Sergio Ríos entregó dos móviles y una tableta al comisario García Castaño para que fueran clonados. Respecto a esto, Bárcenas ha dicho que el chófer tenía acceso total a sus dispositivos. "Si iba a una reunión dejaba el móvil en el coche", dice. Explica que, de hecho, "uno de esos teléfonos lo llevaba yo el día que entro en Soto del Real; lo entrego y al día siguiente cuando va Sergio Ríos a llevarme cosas, el reloj y el teléfono se los lleva el señor Sergio Ríos".
El maletín de Bárcenas
Luis Bárcenas ha explicado que existía otro tipo de documentación que guardaba en el despacho de su domicilio; era material contable referido al PP, como extractos bancarios, apuntes sobre la fiinanciación de una campaña electoral en Madrid y un donativo de 50.000 euros que se entregó al gerente del PP. Todo eso estaba en un maletín y "estando en prisión, días antes del 15 de julio, cuando declaro en la Audiencia Nacional, dio instrucciones para que se le entregue el maletín a mi abogado, Javier Gómez de Liaño", dice Bárcenas. De nuevo fue Sergio Ríos el que llevó la documentación, que se llegó a exponer en la Audiencia Nacional el 15 de julio".
Ya en 2015, cuando empieza a hablarse de una operación Kitchen, "a mí me sonaba a chino", dice Bárcenas. "No me lo podía creer. Nunca pude pensar que personas que yo consideraba serias pudieran organizar una operación de estas características, sin respaldo judicial para espiarnos". Ha afirmado que pidió al periodista Esteban Urreiztieta, de El Mundo, una fotocopia de los papeles que le enseñó y que eran anotaciones de su esposa, para cotejar la letra con su mujer. El periodista declaró la semana pasada que para contrastar la información sobre la sustratación de documentación a la familia Bárcenas por parte de la Policía enseñó a Bárcenas parte de ese material.

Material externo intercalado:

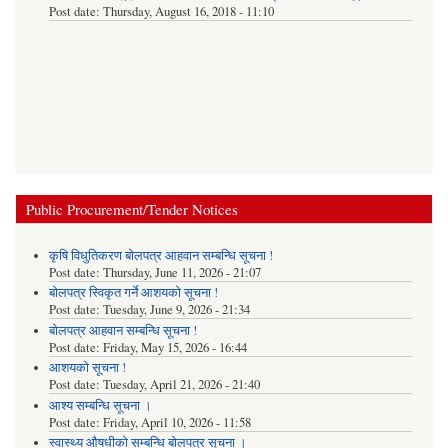
Post date:
Thursday, August 16, 2018 - 11:10
Public Procurement/Tender Notices
कृषि विधुतिकरण बोलपत्र आहवान सम्बन्धि सूचना !
Post date:
Thursday, June 11, 2026 - 21:07
बोलपत्र स्विकृत गर्ने आशयको सूचना !
Post date:
Tuesday, June 9, 2026 - 21:34
बोलपत्र आहवान सम्बन्धि सूचना !
Post date:
Friday, May 15, 2026 - 16:44
आशयको सूचना !
Post date:
Tuesday, April 21, 2026 - 21:40
आश्य सम्बन्धि सूचना ।
Post date:
Friday, April 10, 2026 - 11:58
स्वास्थ्य औषधीको सम्बन्धि बोलपत्र सूचना ।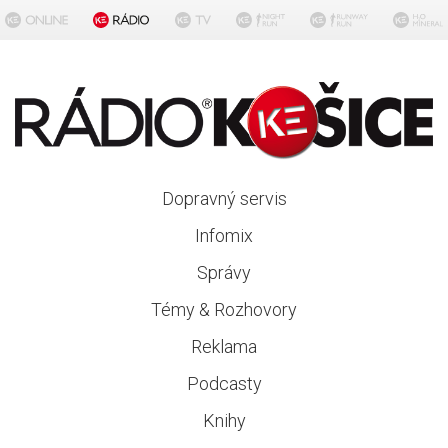
Dopravný servis
Infomix
Správy
Témy & Rozhovory
Reklama
Podcasty
Knihy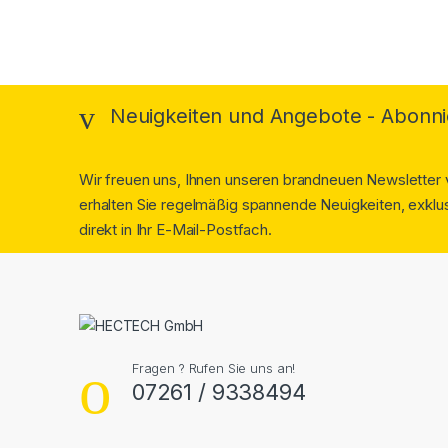
Neuigkeiten und Angebote - Abonni
Wir freuen uns, Ihnen unseren brandneuen Newsletter v
erhalten Sie regelmäßig spannende Neuigkeiten, exklus
direkt in Ihr E-Mail-Postfach.
Fragen ? Rufen Sie uns an!
07261 / 9338494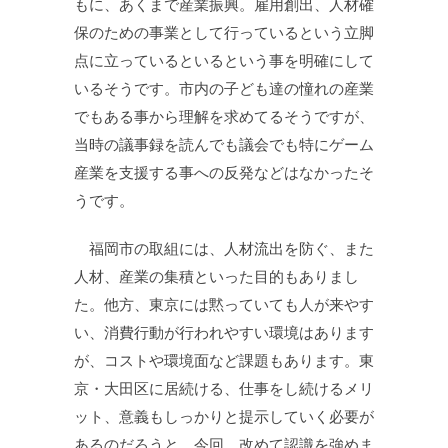
もに、あくまで産業振興。雇用創出、人材確
保のための事業として行っているという立脚
点に立っているといるという事を明確にして
いるそうです。市内の子ども達の憧れの産業
でもある事から理解を求めてるそうですが、
当時の議事録を読んでも議会でも特にゲーム
産業を支援する事への反発などはなかったそ
うです。
福岡市の取組には、人材流出を防ぐ、また
人材、産業の集積といった目的もありまし
た。他方、東京には黙っていても人が来やす
い、消費行動が行われやすい環境はあります
が、コストや環境面など課題もあります。東
京・大田区に居続ける、仕事をし続けるメリ
ット、意義もしっかりと提示していく必要が
あるのだろうと、今回、改めて認識を強めま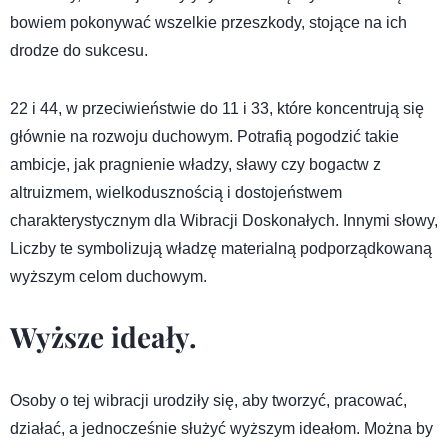
bowiem pokonywać wszelkie przeszkody, stojące na ich
drodze do sukcesu.
22 i 44, w przeciwieństwie do 11 i 33, które koncentrują się
głównie na rozwoju duchowym. Potrafią pogodzić takie
ambicje, jak pragnienie władzy, sławy czy bogactw z
altruizmem, wielkodusznością i dostojeństwem
charakterystycznym dla Wibracji Doskonałych. Innymi słowy,
Liczby te symbolizują władzę materialną podporządkowaną
wyższym celom duchowym.
Wyższe ideały.
Osoby o tej wibracji urodziły się, aby tworzyć, pracować,
działać, a jednocześnie służyć wyższym ideałom. Można by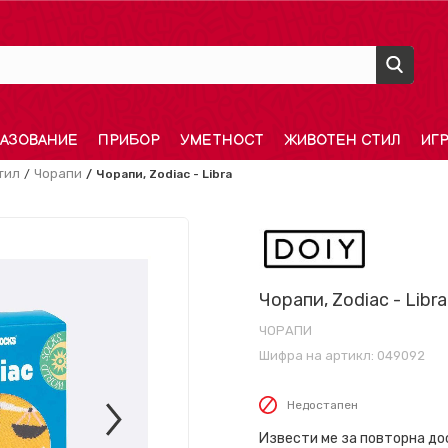
АЗОВАНИЕ
ПРИБОР
УМЕТНОСТ
ЖИВОТЕН СТИЛ
ИГ
тил
Чорапи
Чорапи, Zodiac - Libra
Чорапи, Zodiac - Libra
ЧОРАПИ
Шифра на артикл:
049092
Недостапен
Извести ме за повторна д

En la cárcel, desnudo integral
Ya en el turno de la letrada de Luis Bárcenas, este ha descrito cómo cambió su relación en la prisión de Soto del Real a raíz de su declaración en la Audiencia Nacional que señalaba a dirigentes del PP como perceptores de dinero en negro. "El primer día, llego tarde, a las 21.30 de la noche, y me recibe el director y la subdirectora de centro, muy cordiales". De ahí se pasó a una situación opuesta para "humillarme", incluido un cacheo desnudo integral, dice; "una persecución permanente", añade.